● Exercise details
For the word "days", report how many lines of the records below contain it, and nothing more.

● Supplied data
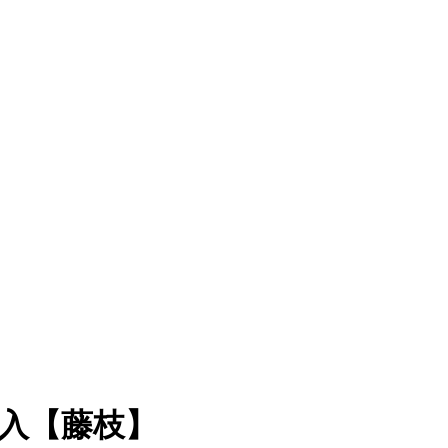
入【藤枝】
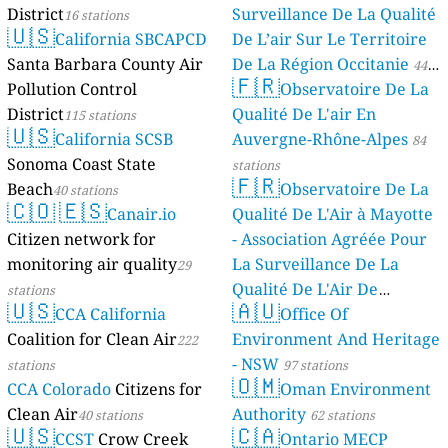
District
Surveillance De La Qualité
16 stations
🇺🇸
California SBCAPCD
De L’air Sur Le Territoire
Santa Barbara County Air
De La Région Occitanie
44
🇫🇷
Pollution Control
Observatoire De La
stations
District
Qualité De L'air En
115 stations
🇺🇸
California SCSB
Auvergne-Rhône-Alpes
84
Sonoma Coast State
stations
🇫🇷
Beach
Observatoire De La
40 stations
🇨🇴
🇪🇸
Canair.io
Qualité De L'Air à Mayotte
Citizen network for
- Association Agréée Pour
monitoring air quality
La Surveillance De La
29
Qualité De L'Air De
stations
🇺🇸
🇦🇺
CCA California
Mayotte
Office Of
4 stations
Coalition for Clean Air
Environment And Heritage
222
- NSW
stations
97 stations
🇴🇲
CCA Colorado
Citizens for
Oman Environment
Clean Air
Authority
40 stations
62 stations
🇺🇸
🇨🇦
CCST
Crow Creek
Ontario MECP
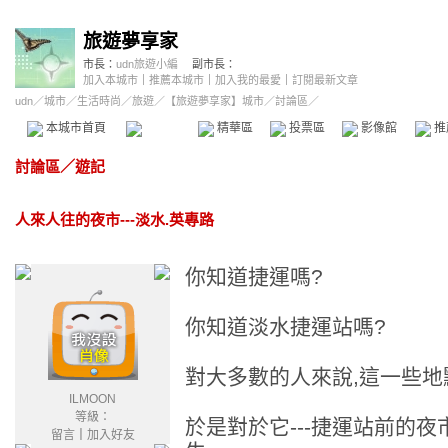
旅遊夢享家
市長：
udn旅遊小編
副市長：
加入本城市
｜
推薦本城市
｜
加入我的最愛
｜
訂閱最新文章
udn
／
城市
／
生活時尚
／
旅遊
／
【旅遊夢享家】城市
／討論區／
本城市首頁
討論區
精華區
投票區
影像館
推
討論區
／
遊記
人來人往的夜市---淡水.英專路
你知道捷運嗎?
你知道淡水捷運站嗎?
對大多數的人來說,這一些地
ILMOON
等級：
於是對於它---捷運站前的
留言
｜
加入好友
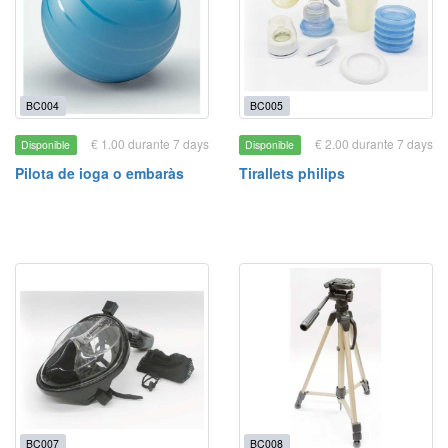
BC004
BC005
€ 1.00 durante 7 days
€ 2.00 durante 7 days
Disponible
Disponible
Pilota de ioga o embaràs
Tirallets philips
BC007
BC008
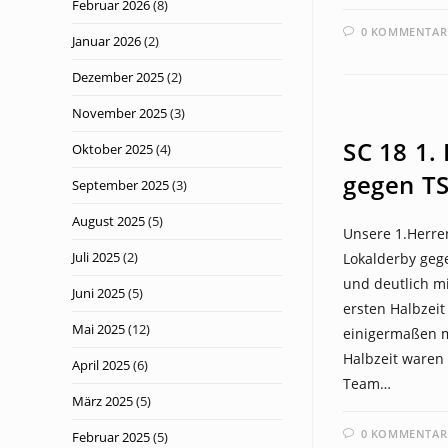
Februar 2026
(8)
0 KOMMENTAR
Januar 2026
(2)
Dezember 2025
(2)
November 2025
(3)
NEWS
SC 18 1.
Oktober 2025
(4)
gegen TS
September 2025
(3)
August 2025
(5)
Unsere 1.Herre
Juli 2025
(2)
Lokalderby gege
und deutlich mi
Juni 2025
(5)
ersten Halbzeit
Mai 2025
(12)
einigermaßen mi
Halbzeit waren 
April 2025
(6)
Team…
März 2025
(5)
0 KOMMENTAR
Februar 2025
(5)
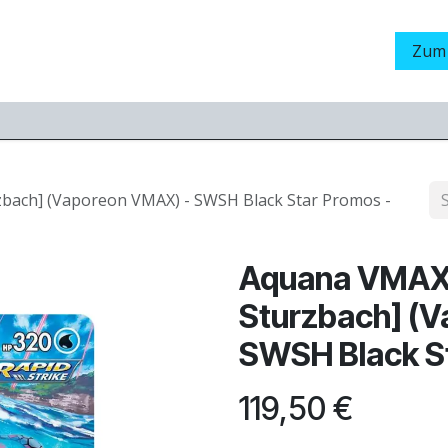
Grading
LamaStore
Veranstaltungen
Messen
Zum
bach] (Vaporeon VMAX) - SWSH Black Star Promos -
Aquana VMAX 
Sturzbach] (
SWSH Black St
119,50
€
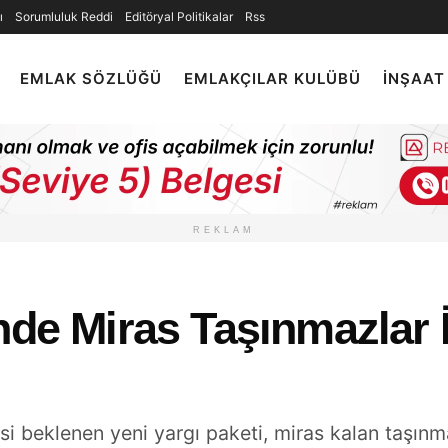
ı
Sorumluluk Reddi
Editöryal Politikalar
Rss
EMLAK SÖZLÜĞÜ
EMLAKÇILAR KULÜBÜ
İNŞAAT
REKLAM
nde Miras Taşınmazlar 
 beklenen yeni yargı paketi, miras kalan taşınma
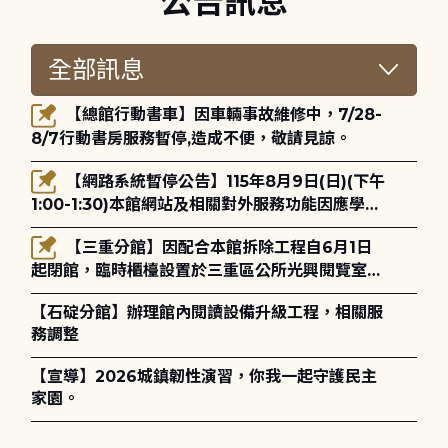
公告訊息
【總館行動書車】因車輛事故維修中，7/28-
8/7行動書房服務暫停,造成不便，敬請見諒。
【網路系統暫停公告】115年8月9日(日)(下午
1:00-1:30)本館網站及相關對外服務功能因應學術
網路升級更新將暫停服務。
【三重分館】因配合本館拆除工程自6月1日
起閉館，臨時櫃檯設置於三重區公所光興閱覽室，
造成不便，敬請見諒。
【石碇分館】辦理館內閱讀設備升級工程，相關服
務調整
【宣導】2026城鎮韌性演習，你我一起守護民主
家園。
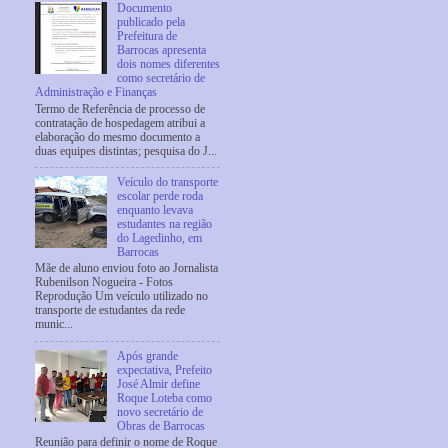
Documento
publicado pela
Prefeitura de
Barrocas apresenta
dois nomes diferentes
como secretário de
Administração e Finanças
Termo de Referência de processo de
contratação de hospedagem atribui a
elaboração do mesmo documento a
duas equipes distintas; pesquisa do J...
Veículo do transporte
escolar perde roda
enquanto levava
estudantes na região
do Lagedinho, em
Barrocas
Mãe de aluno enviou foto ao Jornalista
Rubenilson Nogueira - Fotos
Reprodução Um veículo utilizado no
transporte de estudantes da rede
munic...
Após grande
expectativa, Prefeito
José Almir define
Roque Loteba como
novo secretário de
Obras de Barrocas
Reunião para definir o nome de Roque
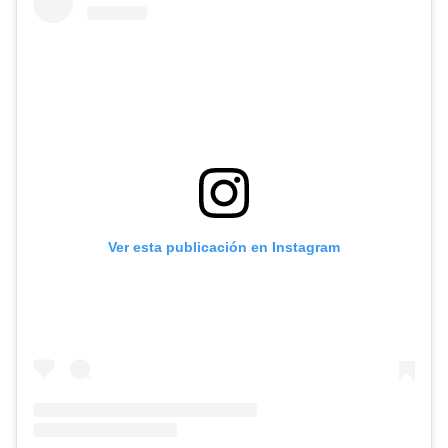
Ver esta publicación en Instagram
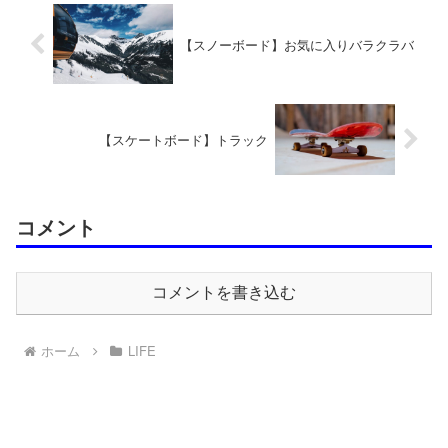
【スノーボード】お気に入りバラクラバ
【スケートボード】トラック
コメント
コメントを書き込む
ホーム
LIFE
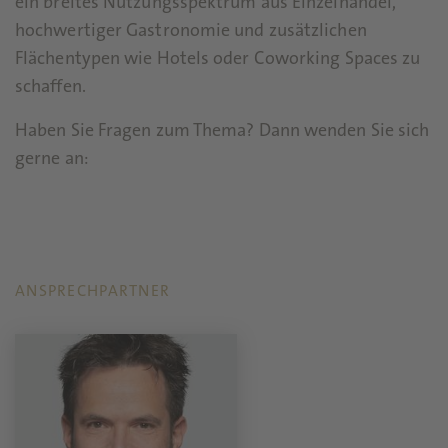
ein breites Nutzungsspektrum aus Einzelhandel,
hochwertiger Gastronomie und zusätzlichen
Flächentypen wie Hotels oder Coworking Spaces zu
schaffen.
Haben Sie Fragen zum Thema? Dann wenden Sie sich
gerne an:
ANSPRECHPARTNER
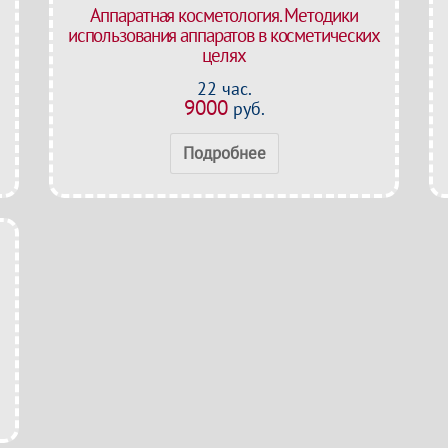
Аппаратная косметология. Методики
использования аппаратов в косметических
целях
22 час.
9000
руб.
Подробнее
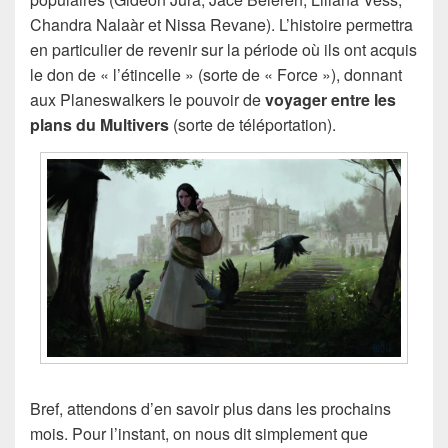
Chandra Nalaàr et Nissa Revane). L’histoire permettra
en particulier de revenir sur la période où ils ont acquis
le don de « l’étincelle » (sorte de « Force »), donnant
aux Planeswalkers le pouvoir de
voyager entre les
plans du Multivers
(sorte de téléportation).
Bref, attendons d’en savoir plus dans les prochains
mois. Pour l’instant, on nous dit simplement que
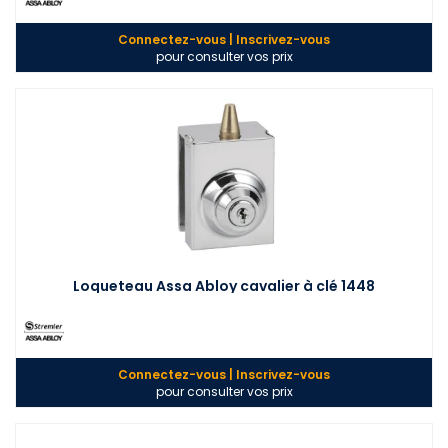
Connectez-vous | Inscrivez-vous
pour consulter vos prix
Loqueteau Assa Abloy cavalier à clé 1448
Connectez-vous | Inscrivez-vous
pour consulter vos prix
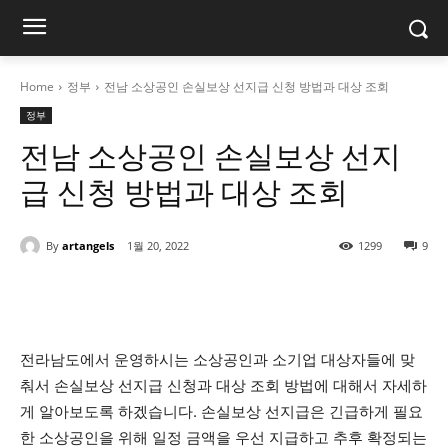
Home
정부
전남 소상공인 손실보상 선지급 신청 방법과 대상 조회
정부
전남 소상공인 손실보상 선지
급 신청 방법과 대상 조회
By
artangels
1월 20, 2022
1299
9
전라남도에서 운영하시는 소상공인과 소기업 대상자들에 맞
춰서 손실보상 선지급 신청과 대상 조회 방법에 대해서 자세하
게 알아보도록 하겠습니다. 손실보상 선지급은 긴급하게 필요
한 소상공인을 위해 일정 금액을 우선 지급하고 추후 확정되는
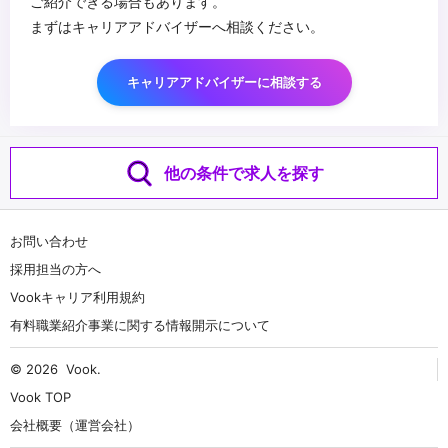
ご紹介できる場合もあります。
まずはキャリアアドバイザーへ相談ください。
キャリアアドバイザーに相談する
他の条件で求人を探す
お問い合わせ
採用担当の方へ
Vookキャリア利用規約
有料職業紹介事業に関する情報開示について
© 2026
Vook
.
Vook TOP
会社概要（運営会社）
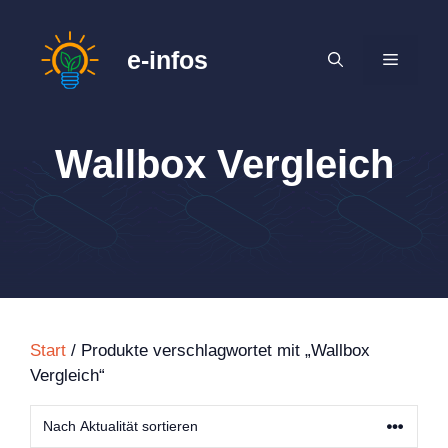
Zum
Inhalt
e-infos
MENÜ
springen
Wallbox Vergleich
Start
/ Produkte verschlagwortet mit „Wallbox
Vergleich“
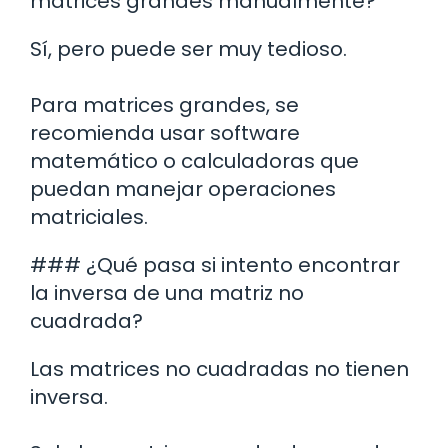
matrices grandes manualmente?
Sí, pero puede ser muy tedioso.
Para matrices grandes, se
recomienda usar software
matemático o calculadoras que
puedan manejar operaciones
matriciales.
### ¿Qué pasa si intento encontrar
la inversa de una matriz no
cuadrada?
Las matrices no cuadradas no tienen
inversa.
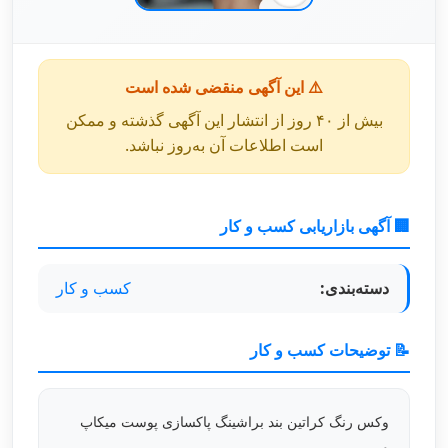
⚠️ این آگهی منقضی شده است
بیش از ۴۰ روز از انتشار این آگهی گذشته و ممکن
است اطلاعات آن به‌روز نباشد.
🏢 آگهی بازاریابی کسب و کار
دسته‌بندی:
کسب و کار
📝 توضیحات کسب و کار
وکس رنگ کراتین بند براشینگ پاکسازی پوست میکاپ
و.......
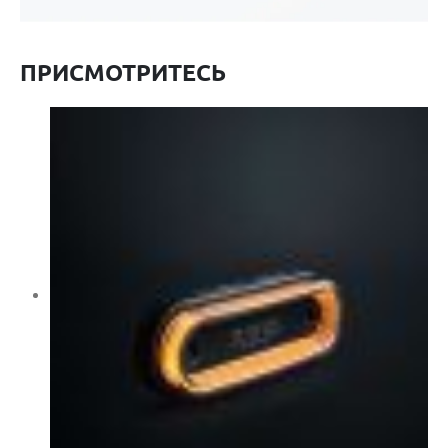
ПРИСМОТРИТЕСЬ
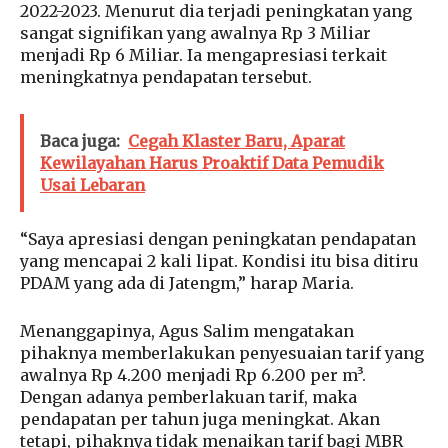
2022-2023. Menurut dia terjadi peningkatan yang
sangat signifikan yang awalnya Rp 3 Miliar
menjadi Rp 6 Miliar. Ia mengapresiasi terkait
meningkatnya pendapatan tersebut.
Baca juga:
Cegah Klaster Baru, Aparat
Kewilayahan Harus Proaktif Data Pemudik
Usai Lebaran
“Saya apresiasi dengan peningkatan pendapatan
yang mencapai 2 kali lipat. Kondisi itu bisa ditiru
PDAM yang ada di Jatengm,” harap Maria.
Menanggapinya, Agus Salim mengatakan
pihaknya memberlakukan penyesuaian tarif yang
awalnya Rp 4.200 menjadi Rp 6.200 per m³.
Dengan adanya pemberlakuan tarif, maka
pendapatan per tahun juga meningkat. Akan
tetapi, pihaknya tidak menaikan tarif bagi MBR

● Answer space
2